So I LOVE TED. I have a few videos that I watch over and over as coping strategies for when my brain needs help. I also have a lot of journals. And I almost started a new one today just to write down a few things about this TED talk and I said to myself, "THIS IS GETTING OUT OF HAND! YOU CANNOT HAVE A TED JOURNAL." So I went to the blog instead. But I still might start a TED journal.
The talk called Who am I? does not have anything to do with the numbers 24601 or Jean Val Jean. It is a great, short talk about one of the ways we discover who we are. He talks about imitation. Children are programmed to imitate, it is how they learn to become.
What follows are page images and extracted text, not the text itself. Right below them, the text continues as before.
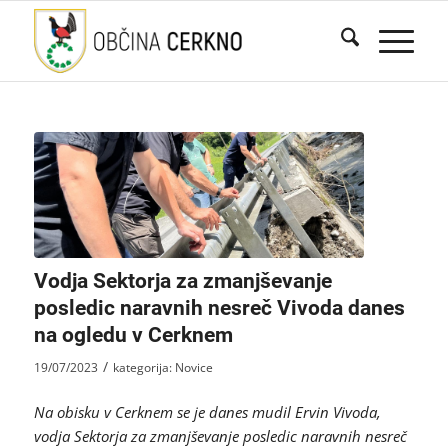
Vodja Sektorja za zmanjševanje
posledic naravnih nesreč Vivoda danes
na ogledu v Cerknem
/
19/07/2023
kategorija:
Novice
Na obisku v Cerknem se je danes mudil Ervin Vivoda,
vodja Sektorja za zmanjševanje posledic naravnih nesreč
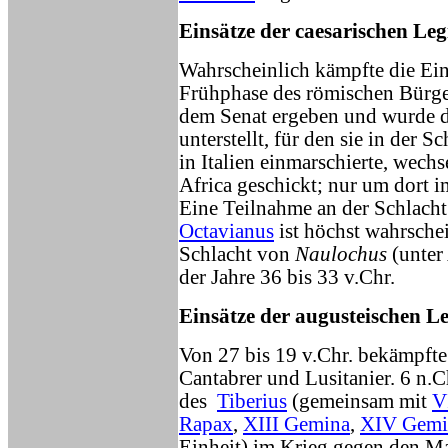
Einsätze der caesarischen Le
Wahrscheinlich kämpfte die Einh
Frühphase des römischen Bürger
dem Senat ergeben und wurde
unterstellt, für den sie in der 
in Italien einmarschierte, wech
Africa geschickt; nur um dort i
Eine Teilnahme an der Schlach
Octavianus
ist höchst wahrschei
Schlacht von
Naulochus
(unter
der Jahre 36 bis 33 v.Chr.
Einsätze der augusteischen L
Von 27 bis 19 v.Chr. bekämpft
Cantabrer und Lusitanier. 6 n.
des
Tiberius
(gemeinsam mit
V
Rapax
,
XIII Gemina
,
XIV Gemi
Einheit) im Krieg gegen den 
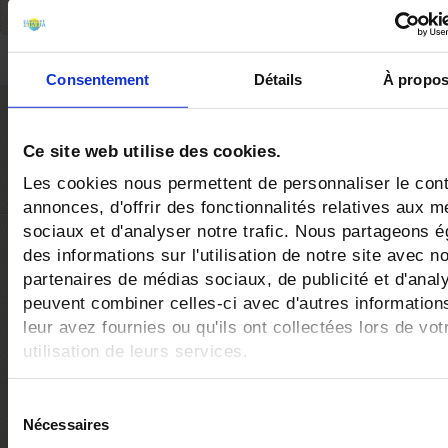
Consentement
Détails
À propos
Castiglione della Pesc
Ce site web utilise des cookies.
Les prix pour la qualité de la mer et des servi
Les cookies nous permettent de personnaliser le cont
annonces, d'offrir des fonctionnalités relatives aux m
sociaux et d'analyser notre trafic. Nous partageons 
des informations sur l'utilisation de notre site avec n
partenaires de médias sociaux, de publicité et d'anal
peuvent combiner celles-ci avec d'autres informatio
leur avez fournies ou qu'ils ont collectées lors de vot
utilisation de leurs services.
Bandiera Blu
5 vele legambiente
Bandi
Assoc
Sélection
pe
Nécessaires
du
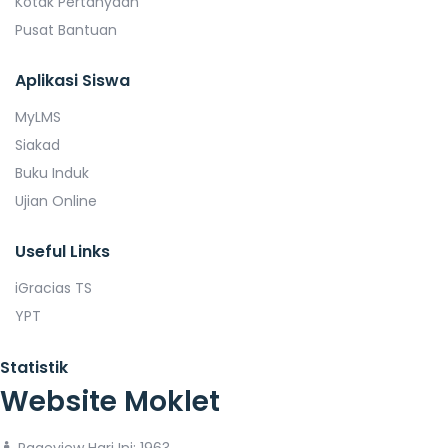
Kotak Pertanyaan
Pusat Bantuan
Aplikasi Siswa
MyLMS
Siakad
Buku Induk
Ujian Online
Useful Links
iGracias TS
YPT
Statistik
Website Moklet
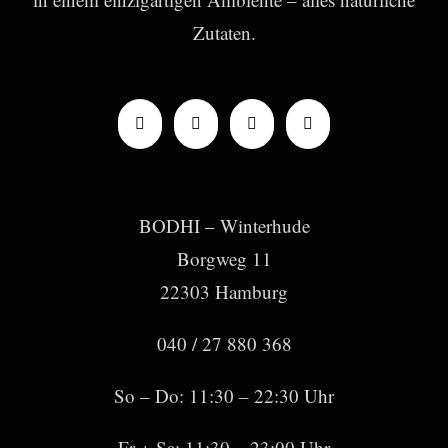
Zutaten.
BODHI – Winterhude
Borgweg 11
22303 Hamburg
040 / 27 880 368
So – Do: 11:30 – 22:30 Uhr
Fr + Sa: 11:30 – 23:00 Uhr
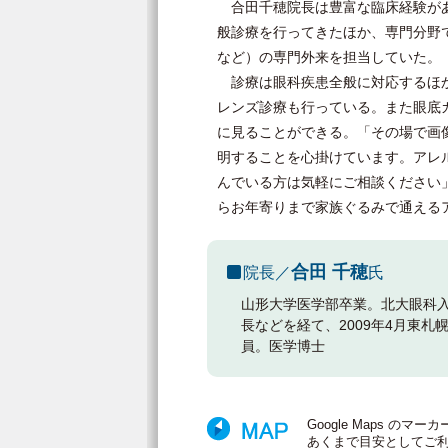
合田千穂院長は豊富な臨床経験があ
般診療を行ってきたほか、専門分野
など）の専門外来を担当していた。
診療は眼科疾患全般に対応するほか
レンズ診療も行っている。また眼底
に見ることができる。「その場で画
明することを心掛けています。アレ
んでいる方は気軽にご相談ください
らお年寄りまで家族ぐるみで通える
合田 千穂
院長／
氏
山形大学医学部卒業。北大眼科入
長などを経て、2009年4月東
員。医学博士
Google Maps 
あくまで目安としてご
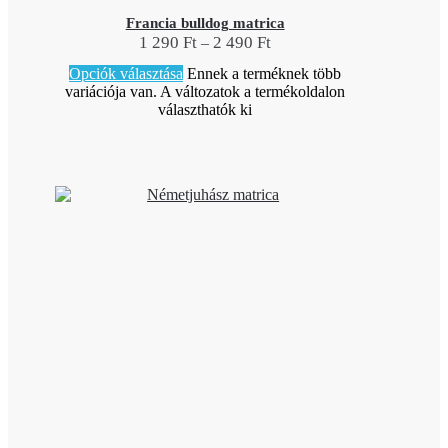
Francia bulldog matrica
1 290
Ft
2 490
Ft
–
Opciók választása
Ennek a terméknek több
variációja van. A változatok a termékoldalon
választhatók ki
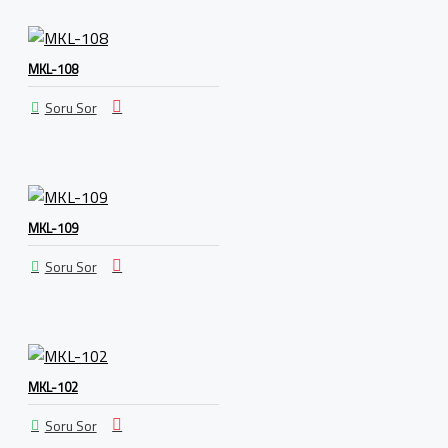
MKL-108
Soru Sor
MKL-109
Soru Sor
MKL-102
Soru Sor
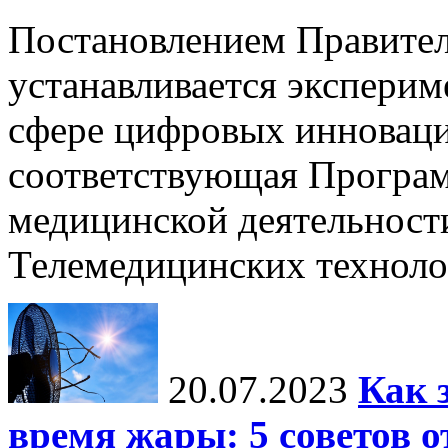
Постановлением Правител
устанавливается экспери
сфере цифровых инноваци
соответствующая Програм
медицинской деятельност
Телемедицинских технол
20.07.2023
Как 
время жары: 5 советов о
All of Hetain Patel's artwork deals with the concept of identity. His discovery is that identity is "an ever-shifting game of imitation." As children, who did we imitate? As students, workers, adults? As humans, who do we imitate and whose identity did we want from the beginning?
He also uses a word that is very significant in my life: failure. To me, sometimes failure is like this giant rock that is constantly with me, magnetically engineered to stay by me. It is heavy and I am scared of it. I have tried throwing it away from me, leaving it behind, climbing over it, hiding under it, dragging it, kicking it, ignoring it, romanticizing it, philosophizing it, embracing it . . . The reality is that failure is a fact of life. And I really love life. I liked this video because he talks about failure in a way that I have never considered. Sometimes, or always, the human conditions that seem to weaken us the most are the ones that lead us to the discovery of who we truly are. And when we know who we are, I believe we can overcome anything.